# MFD Workbench fastening, & not be in the way of future hold down system.



## sawdustmaker1961 (Dec 19, 2020)

Hello to the group once again
So I'm putting down my MFD workbench top and I really don't know how far apart & how to space the fasteners to hold it down taking in to consideration that I want to either put t-track or dog holes in this one day. So I thought who better to ask than the lumber Jocks? What are the different opinions on dogs or tracks? & where should I screw this MFD down?


----------



## metolius (May 26, 2016)

Maybe this is a MFT vs T-slot table question ?

Assuming its to be an assembly table, I'll tip my hat towards a track table with a bunch of clampy t-track accessories.


----------



## therealSteveN (Oct 29, 2016)

I think you need to make the choice before going further.
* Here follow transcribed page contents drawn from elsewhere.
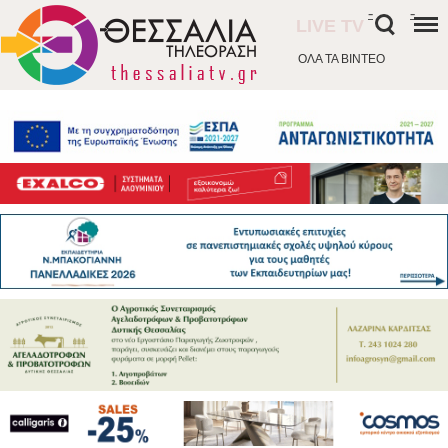
-
-
LIVE TV
ΟΛΑ ΤΑ ΒΙΝΤΕΟ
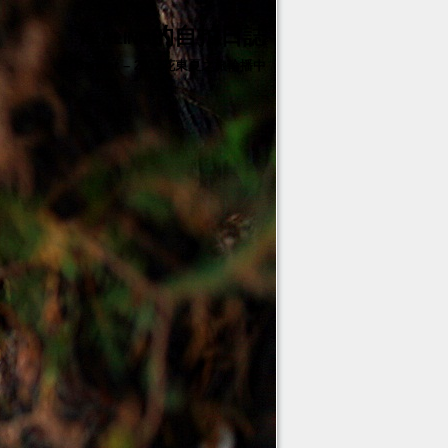
Yealing的自拍日誌
Banner – 2012花東夏之旅輪播中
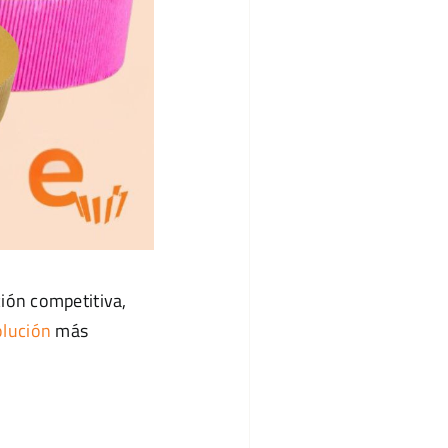
ión competitiva,
olución
más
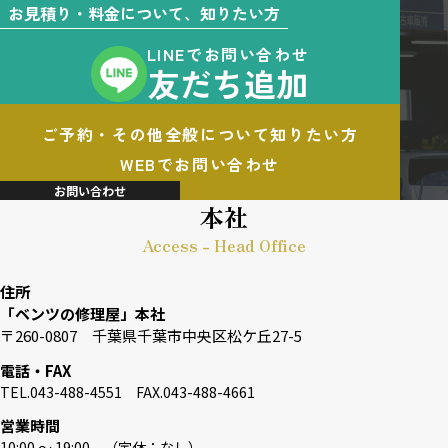
お見積り・料金について、知りたい方
LINEでお問い合わせ
友だち追加
ご予約・その他全般について知りたい方
WEBでお問い合わせ
お問い合わせ
本社
Access - Head Office
住所
「ベンツの修理屋」本社
〒260-0807 千葉県千葉市中央区松ケ丘27-5
電話・FAX
TEL.043-488-4551 FAX.043-488-4661
営業時間
10:00 〜 19:00 （定休：なし）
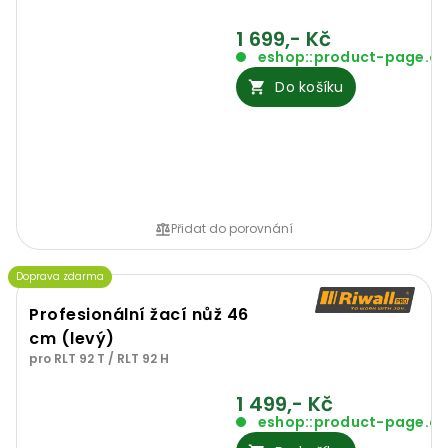
1 699,- Kč
eshop::product-page.o
Do košíku
Přidat do porovnání
Doprava zdarma
Profesionální žací nůž 46
cm (levý)
pro RLT 92 T / RLT 92 H
1 499,- Kč
eshop::product-page.o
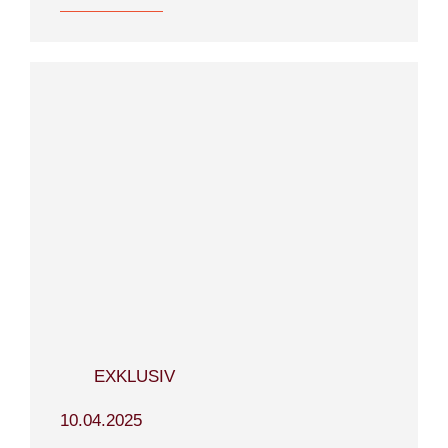
TEAM
EXKLUSIV
10.04.2025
Plus what will you be screwing it down into, and what is the spacing for those members?


----------



## sawdustmaker1961 (Dec 19, 2020)

It's got 3/4 A/C ply under it.


----------



## sawdustmaker1961 (Dec 19, 2020)

I just decided on dog holes, guess I better do some research about how they lay out on the bench, I've built some nice things, I've just never had any thing else but saw horses & Plywood.


----------



## metolius (May 26, 2016)

for what i understand

festool is 20mm holes at 96mm spacing on center

kreg is 3/4" holes at 100mm spacing on center


----------